Source material section start
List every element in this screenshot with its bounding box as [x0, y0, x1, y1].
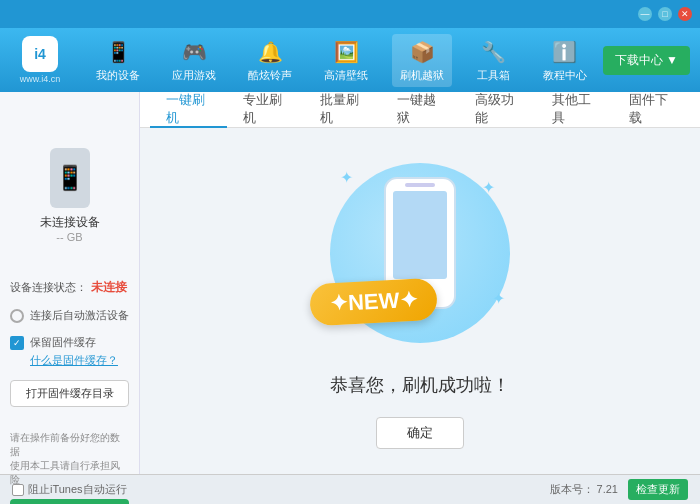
nav-icon-wallpaper: 🖼️ [332, 38, 360, 66]
nav-label-ringtones: 酷炫铃声 [248, 68, 292, 83]
close-button[interactable]: ✕ [678, 7, 692, 21]
nav-item-my-device[interactable]: 📱 我的设备 [88, 34, 148, 87]
header: i4 www.i4.cn 📱 我的设备 🎮 应用游戏 🔔 酷炫铃声 🖼️ 高清壁… [0, 28, 700, 92]
content-area: ✦ ✦ ✦ ✦NEW✦ 恭喜您，刷机成功啦！ 确定 [140, 128, 700, 474]
auto-activate-option[interactable]: 连接后自动激活设备 [10, 308, 129, 323]
minimize-button[interactable]: — [638, 7, 652, 21]
backup-restore-button[interactable]: 备份 / 恢复 [10, 499, 129, 504]
window-controls[interactable]: — □ ✕ [638, 7, 692, 21]
keep-firmware-section: ✓ 保留固件缓存 什么是固件缓存？ [10, 335, 129, 368]
sub-nav-item-other-tools[interactable]: 其他工具 [536, 92, 613, 128]
nav-item-app-games[interactable]: 🎮 应用游戏 [164, 34, 224, 87]
nav-label-my-device: 我的设备 [96, 68, 140, 83]
logo: i4 www.i4.cn [10, 36, 70, 84]
nav-label-app-games: 应用游戏 [172, 68, 216, 83]
nav-item-wallpaper[interactable]: 🖼️ 高清壁纸 [316, 34, 376, 87]
illustration: ✦ ✦ ✦ ✦NEW✦ [320, 153, 520, 353]
footer-right: 版本号： 7.21 检查更新 [550, 479, 688, 500]
nav-label-wallpaper: 高清壁纸 [324, 68, 368, 83]
nav-label-tutorial: 教程中心 [543, 68, 587, 83]
nav-icon-flash: 📦 [408, 38, 436, 66]
new-badge: ✦NEW✦ [309, 278, 438, 327]
title-bar: — □ ✕ [0, 0, 700, 28]
new-badge-text: ✦NEW✦ [329, 287, 418, 317]
keep-firmware-checkbox[interactable]: ✓ [10, 336, 24, 350]
nav-label-flash: 刷机越狱 [400, 68, 444, 83]
sub-nav: 一键刷机专业刷机批量刷机一键越狱高级功能其他工具固件下载 [140, 92, 700, 128]
sparkle-tl: ✦ [340, 168, 353, 187]
sub-nav-item-one-click[interactable]: 一键刷机 [150, 92, 227, 128]
sub-nav-item-advanced[interactable]: 高级功能 [459, 92, 536, 128]
status-section: 设备连接状态： 未连接 [10, 277, 129, 296]
sparkle-bl: ✦ [492, 289, 505, 308]
itunes-check[interactable]: 阻止iTunes自动运行 [12, 482, 550, 497]
itunes-checkbox[interactable] [12, 484, 24, 496]
open-dir-button[interactable]: 打开固件缓存目录 [10, 380, 129, 407]
nav-item-ringtones[interactable]: 🔔 酷炫铃声 [240, 34, 300, 87]
svg-rect-3 [405, 183, 435, 187]
keep-firmware-option[interactable]: ✓ 保留固件缓存 [10, 335, 129, 350]
logo-icon: i4 [22, 36, 58, 72]
sub-nav-item-firmware[interactable]: 固件下载 [613, 92, 690, 128]
svg-rect-1 [393, 191, 447, 279]
device-icon: 📱 [50, 148, 90, 208]
nav-item-tools[interactable]: 🔧 工具箱 [469, 34, 519, 87]
keep-firmware-label: 保留固件缓存 [30, 335, 96, 350]
warning-text: 请在操作前备份好您的数据使用本工具请自行承担风险 [10, 431, 129, 487]
nav-item-flash[interactable]: 📦 刷机越狱 [392, 34, 452, 87]
itunes-label: 阻止iTunes自动运行 [28, 482, 127, 497]
nav-icon-tools: 🔧 [480, 38, 508, 66]
check-update-button[interactable]: 检查更新 [628, 479, 688, 500]
nav-icon-tutorial: ℹ️ [551, 38, 579, 66]
device-name: 未连接设备 [40, 214, 100, 231]
device-info: 📱 未连接设备 -- GB [10, 138, 129, 253]
version-label: 版本号： 7.21 [550, 482, 618, 497]
confirm-button[interactable]: 确定 [376, 417, 464, 449]
status-value: 未连接 [91, 280, 127, 294]
nav-icon-ringtones: 🔔 [256, 38, 284, 66]
sparkle-tr: ✦ [482, 178, 495, 197]
nav-item-tutorial[interactable]: ℹ️ 教程中心 [535, 34, 595, 87]
footer-left: 阻止iTunes自动运行 [12, 482, 550, 497]
auto-activate-radio[interactable] [10, 309, 24, 323]
nav-icon-app-games: 🎮 [180, 38, 208, 66]
maximize-button[interactable]: □ [658, 7, 672, 21]
nav-label-tools: 工具箱 [477, 68, 510, 83]
sidebar: 📱 未连接设备 -- GB 设备连接状态： 未连接 连接后自动激活设备 ✓ 保留… [0, 128, 140, 474]
main-nav: 📱 我的设备 🎮 应用游戏 🔔 酷炫铃声 🖼️ 高清壁纸 📦 刷机越狱 🔧 工具… [80, 34, 603, 87]
download-center-button[interactable]: 下载中心 ▼ [603, 46, 690, 75]
main-layout: 📱 未连接设备 -- GB 设备连接状态： 未连接 连接后自动激活设备 ✓ 保留… [0, 128, 700, 474]
logo-url: www.i4.cn [20, 74, 61, 84]
auto-activate-label: 连接后自动激活设备 [30, 308, 129, 323]
sub-nav-item-batch-flash[interactable]: 批量刷机 [304, 92, 381, 128]
device-gb: -- GB [56, 231, 82, 243]
status-label: 设备连接状态： [10, 281, 87, 293]
fw-info-link[interactable]: 什么是固件缓存？ [30, 354, 118, 366]
sub-nav-item-pro-flash[interactable]: 专业刷机 [227, 92, 304, 128]
sub-nav-item-one-jailbreak[interactable]: 一键越狱 [381, 92, 458, 128]
nav-icon-my-device: 📱 [104, 38, 132, 66]
header-right: 下载中心 ▼ [603, 46, 690, 75]
success-text: 恭喜您，刷机成功啦！ [330, 373, 510, 397]
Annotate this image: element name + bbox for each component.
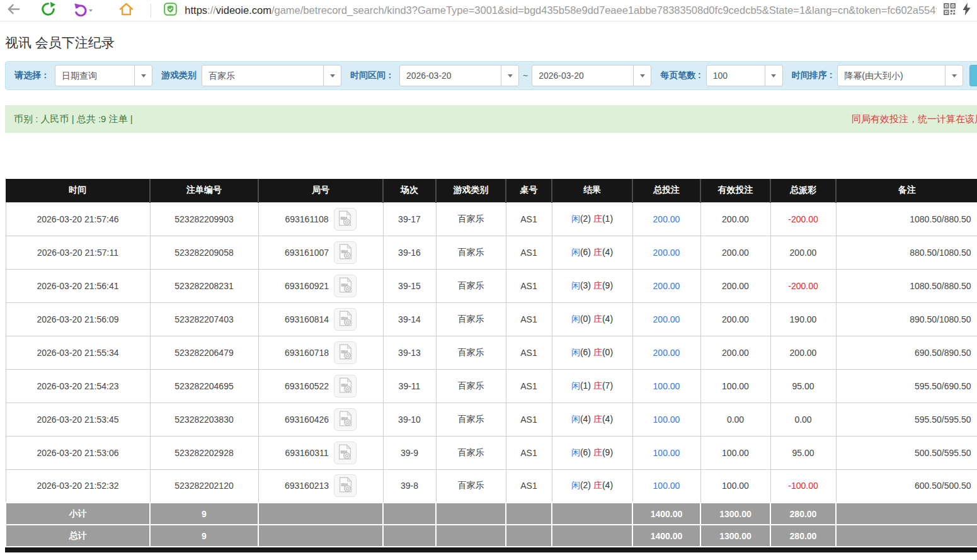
result-banker-score: (4): [602, 480, 613, 490]
game-type-select[interactable]: 百家乐: [202, 65, 341, 86]
cell-payout: 95.00: [770, 436, 836, 469]
total-bet-link[interactable]: 200.00: [653, 314, 680, 324]
sum-empty-remark: [836, 503, 977, 525]
col-time: 时间: [6, 179, 150, 202]
cell-result: 闲(2) 庄(1): [552, 202, 632, 236]
cell-session: 39-8: [383, 469, 436, 503]
cell-game-type: 百家乐: [436, 403, 506, 436]
query-type-select[interactable]: 日期查询: [55, 65, 152, 86]
round-number: 693160311: [285, 448, 328, 458]
video-replay-button[interactable]: [334, 341, 357, 364]
cell-game-type: 百家乐: [436, 369, 506, 403]
cell-payout: -200.00: [770, 269, 836, 302]
result-player-label: 闲: [571, 480, 580, 490]
video-replay-button[interactable]: [334, 442, 357, 464]
total-bet-link[interactable]: 200.00: [653, 214, 680, 224]
cell-payout: 200.00: [770, 236, 836, 269]
result-banker-label: 庄: [593, 347, 602, 357]
undo-dropdown-caret[interactable]: [89, 9, 93, 12]
video-replay-button[interactable]: [334, 308, 357, 331]
result-player-label: 闲: [571, 247, 580, 257]
lightning-bolt-icon: [963, 3, 971, 18]
result-banker-score: (4): [602, 247, 613, 257]
video-file-icon: [338, 444, 352, 462]
date-from-picker[interactable]: 2026-03-20: [399, 65, 519, 86]
undo-button[interactable]: [74, 2, 92, 20]
shield-icon: [164, 3, 177, 18]
round-number: 693160522: [285, 381, 329, 391]
refresh-button[interactable]: [41, 2, 55, 20]
cell-table-no: AS1: [506, 236, 552, 269]
video-replay-button[interactable]: [334, 474, 357, 497]
col-valid-bet: 有效投注: [700, 179, 770, 202]
summary-currency-count: 币别 : 人民币 | 总共 :9 注单 |: [14, 113, 133, 125]
result-banker-score: (9): [602, 447, 613, 457]
table-row: 2026-03-20 21:53:45523282203830693160426…: [6, 403, 977, 436]
sort-order-select[interactable]: 降幂(由大到小): [837, 65, 963, 86]
summary-bar: 币别 : 人民币 | 总共 :9 注单 | 同局有效投注，统一计算在该局: [5, 105, 977, 133]
cell-table-no: AS1: [506, 269, 552, 302]
cell-time: 2026-03-20 21:57:11: [6, 236, 150, 269]
page-size-select[interactable]: 100: [706, 65, 783, 86]
cell-remark: 600.50/500.50: [836, 469, 977, 503]
cell-total-bet: 100.00: [632, 436, 700, 469]
cell-table-no: AS1: [506, 436, 552, 469]
sum-empty-result: [552, 525, 632, 547]
cell-session: 39-15: [383, 269, 436, 302]
chevron-down-icon: [134, 66, 152, 86]
result-banker-label: 庄: [593, 314, 602, 324]
result-player-score: (6): [580, 247, 591, 257]
cell-bet-id: 523282204695: [150, 369, 258, 403]
cell-time: 2026-03-20 21:56:09: [6, 302, 150, 336]
cell-total-bet: 200.00: [632, 236, 700, 269]
result-player-label: 闲: [571, 447, 580, 457]
video-replay-button[interactable]: [334, 241, 357, 264]
cell-result: 闲(0) 庄(4): [552, 302, 632, 336]
cell-payout: -100.00: [770, 469, 836, 503]
cell-bet-id: 523282202928: [150, 436, 258, 469]
total-bet-link[interactable]: 200.00: [653, 348, 680, 358]
cell-session: 39-11: [383, 369, 436, 403]
table-row: 2026-03-20 21:54:23523282204695693160522…: [6, 369, 977, 403]
cell-round: 693160311: [258, 436, 383, 469]
video-replay-button[interactable]: [334, 375, 357, 397]
video-replay-button[interactable]: [334, 208, 357, 231]
sort-order-label: 时间排序 :: [792, 70, 833, 81]
cell-round: 693161108: [258, 202, 383, 236]
cell-remark: 1080.50/880.50: [836, 202, 977, 236]
security-badge[interactable]: [164, 2, 177, 20]
home-button[interactable]: [118, 2, 134, 20]
result-player-score: (4): [580, 414, 591, 424]
cell-round: 693160522: [258, 369, 383, 403]
cell-session: 39-13: [383, 336, 436, 369]
home-icon: [118, 2, 134, 19]
lightning-button[interactable]: [961, 2, 972, 20]
total-bet-link[interactable]: 200.00: [653, 281, 680, 291]
date-to-picker[interactable]: 2026-03-20: [532, 65, 651, 86]
total-bet-link[interactable]: 100.00: [653, 381, 680, 391]
result-banker-label: 庄: [593, 280, 602, 290]
video-replay-button[interactable]: [334, 275, 357, 297]
qr-code-button[interactable]: [943, 2, 957, 20]
address-bar[interactable]: https://videoie.com/game/betrecord_searc…: [185, 4, 937, 16]
cell-remark: 890.50/1080.50: [836, 302, 977, 336]
total-bet-link[interactable]: 100.00: [653, 414, 680, 425]
total-bet-link[interactable]: 100.00: [653, 448, 680, 458]
cell-remark: 595.50/595.50: [836, 403, 977, 436]
total-bet-link[interactable]: 200.00: [653, 248, 680, 258]
search-button[interactable]: 查询: [969, 65, 977, 86]
sum-empty-game: [436, 525, 506, 547]
total-bet-link[interactable]: 100.00: [653, 481, 680, 491]
col-session: 场次: [383, 179, 436, 202]
back-button[interactable]: [6, 2, 21, 20]
cell-bet-id: 523282209903: [150, 202, 258, 236]
result-banker-label: 庄: [593, 214, 602, 224]
chevron-down-icon: [633, 66, 651, 86]
result-banker-label: 庄: [593, 447, 602, 457]
sum-label: 总计: [6, 525, 150, 547]
table-row: 2026-03-20 21:55:34523282206479693160718…: [6, 336, 977, 369]
video-replay-button[interactable]: [334, 408, 357, 431]
cell-payout: -200.00: [770, 202, 836, 236]
browser-toolbar: https://videoie.com/game/betrecord_searc…: [0, 0, 977, 21]
cell-round: 693160921: [258, 269, 383, 302]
Source material section end
→ **Activity**: Using the records above, report the number of lines that include the string "remark", with nothing added.

→ **Response to this exercise**: 5